** What is needed **
The task calls for each record to be given again exactly.

** Information supplied **
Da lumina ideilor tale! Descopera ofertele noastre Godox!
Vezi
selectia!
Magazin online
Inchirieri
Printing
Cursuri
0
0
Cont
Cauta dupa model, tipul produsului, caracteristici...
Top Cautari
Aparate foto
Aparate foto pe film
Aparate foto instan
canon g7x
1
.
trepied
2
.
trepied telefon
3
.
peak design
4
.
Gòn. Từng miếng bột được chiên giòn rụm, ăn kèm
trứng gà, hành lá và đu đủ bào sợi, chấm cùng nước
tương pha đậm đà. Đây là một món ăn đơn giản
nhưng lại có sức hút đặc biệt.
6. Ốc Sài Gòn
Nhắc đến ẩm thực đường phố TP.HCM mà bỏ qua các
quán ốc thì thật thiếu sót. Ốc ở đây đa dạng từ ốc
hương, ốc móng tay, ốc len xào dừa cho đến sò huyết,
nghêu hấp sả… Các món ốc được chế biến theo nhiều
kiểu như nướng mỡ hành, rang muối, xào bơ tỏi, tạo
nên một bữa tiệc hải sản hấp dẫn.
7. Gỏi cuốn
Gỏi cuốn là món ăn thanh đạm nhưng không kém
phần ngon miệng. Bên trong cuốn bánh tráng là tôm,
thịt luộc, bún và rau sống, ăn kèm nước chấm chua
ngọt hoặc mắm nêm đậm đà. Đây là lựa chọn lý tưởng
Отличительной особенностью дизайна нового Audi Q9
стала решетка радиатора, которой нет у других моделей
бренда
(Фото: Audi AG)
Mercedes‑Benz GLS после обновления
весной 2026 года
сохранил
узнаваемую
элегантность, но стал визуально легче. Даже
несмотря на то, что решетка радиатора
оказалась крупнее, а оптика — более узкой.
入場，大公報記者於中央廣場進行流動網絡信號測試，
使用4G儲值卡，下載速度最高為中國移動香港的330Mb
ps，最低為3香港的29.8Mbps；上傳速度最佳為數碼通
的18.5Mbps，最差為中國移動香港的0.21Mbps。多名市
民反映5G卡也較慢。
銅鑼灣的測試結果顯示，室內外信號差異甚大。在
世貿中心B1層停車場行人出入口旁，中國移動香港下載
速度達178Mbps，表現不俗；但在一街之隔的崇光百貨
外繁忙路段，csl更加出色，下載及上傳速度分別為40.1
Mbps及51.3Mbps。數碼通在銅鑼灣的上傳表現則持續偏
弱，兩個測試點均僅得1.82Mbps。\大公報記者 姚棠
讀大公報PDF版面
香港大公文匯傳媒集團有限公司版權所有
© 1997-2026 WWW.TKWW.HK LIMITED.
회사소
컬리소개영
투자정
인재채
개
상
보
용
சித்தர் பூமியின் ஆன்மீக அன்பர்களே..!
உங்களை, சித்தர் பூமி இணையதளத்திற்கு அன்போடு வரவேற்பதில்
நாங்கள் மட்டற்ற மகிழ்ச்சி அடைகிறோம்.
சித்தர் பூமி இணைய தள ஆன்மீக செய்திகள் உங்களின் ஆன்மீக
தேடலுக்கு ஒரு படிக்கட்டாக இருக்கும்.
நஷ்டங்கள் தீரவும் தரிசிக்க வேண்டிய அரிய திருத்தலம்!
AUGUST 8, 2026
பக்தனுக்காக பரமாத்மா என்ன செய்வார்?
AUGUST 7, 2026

** Exercise solution **
Da lumina ideilor tale! Descopera ofertele noastre Godox!
Vezi
selectia!
Magazin online
Inchirieri
Printing
Cursuri
0
0
Cont
Cauta dupa model, tipul produsului, caracteristici...
Top Cautari
Aparate foto
Aparate foto pe film
Aparate foto instan
canon g7x
1
.
trepied
2
.
trepied telefon
3
.
peak design
4
.
Gòn. Từng miếng bột được chiên giòn rụm, ăn kèm
trứng gà, hành lá và đu đủ bào sợi, chấm cùng nước
tương pha đậm đà. Đây là một món ăn đơn giản
nhưng lại có sức hút đặc biệt.
6. Ốc Sài Gòn
Nhắc đến ẩm thực đường phố TP.HCM mà bỏ qua các
quán ốc thì thật thiếu sót. Ốc ở đây đa dạng từ ốc
hương, ốc móng tay, ốc len xào dừa cho đến sò huyết,
nghêu hấp sả… Các món ốc được chế biến theo nhiều
kiểu như nướng mỡ hành, rang muối, xào bơ tỏi, tạo
nên một bữa tiệc hải sản hấp dẫn.
7. Gỏi cuốn
Gỏi cuốn là món ăn thanh đạm nhưng không kém
phần ngon miệng. Bên trong cuốn bánh tráng là tôm,
thịt luộc, bún và rau sống, ăn kèm nước chấm chua
ngọt hoặc mắm nêm đậm đà. Đây là lựa chọn lý tưởng
Отличительной особенностью дизайна нового Audi Q9
стала решетка радиатора, которой нет у других моделей
бренда
(Фото: Audi AG)
Mercedes‑Benz GLS после обновления
весной 2026 года
сохранил
узнаваемую
элегантность, но стал визуально легче. Даже
несмотря на то, что решетка радиатора
оказалась крупнее, а оптика — более узкой.
入場，大公報記者於中央廣場進行流動網絡信號測試，
使用4G儲值卡，下載速度最高為中國移動香港的330Mb
ps，最低為3香港的29.8Mbps；上傳速度最佳為數碼通
的18.5Mbps，最差為中國移動香港的0.21Mbps。多名市
民反映5G卡也較慢。
銅鑼灣的測試結果顯示，室內外信號差異甚大。在
世貿中心B1層停車場行人出入口旁，中國移動香港下載
速度達178Mbps，表現不俗；但在一街之隔的崇光百貨
外繁忙路段，csl更加出色，下載及上傳速度分別為40.1
Mbps及51.3Mbps。數碼通在銅鑼灣的上傳表現則持續偏
弱，兩個測試點均僅得1.82Mbps。\大公報記者 姚棠
讀大公報PDF版面
香港大公文匯傳媒集團有限公司版權所有
© 1997-2026 WWW.TKWW.HK LIMITED.
회사소
컬리소개영
투자정
인재채
개
상
보
용
சித்தர் பூமியின் ஆன்மீக அன்பர்களே..!
உங்களை, சித்தர் பூமி இணையதளத்திற்கு அன்போடு வரவேற்பதில்
நாங்கள் மட்டற்ற மகிழ்ச்சி அடைகிறோம்.
சித்தர் பூமி இணைய தள ஆன்மீக செய்திகள் உங்களின் ஆன்மீக
தேடலுக்கு ஒரு படிக்கட்டாக இருக்கும்.
நஷ்டங்கள் தீரவும் தரிசிக்க வேண்டிய அரிய திருத்தலம்!
AUGUST 8, 2026
பக்தனுக்காக பரமாத்மா என்ன செய்வார்?
AUGUST 7, 2026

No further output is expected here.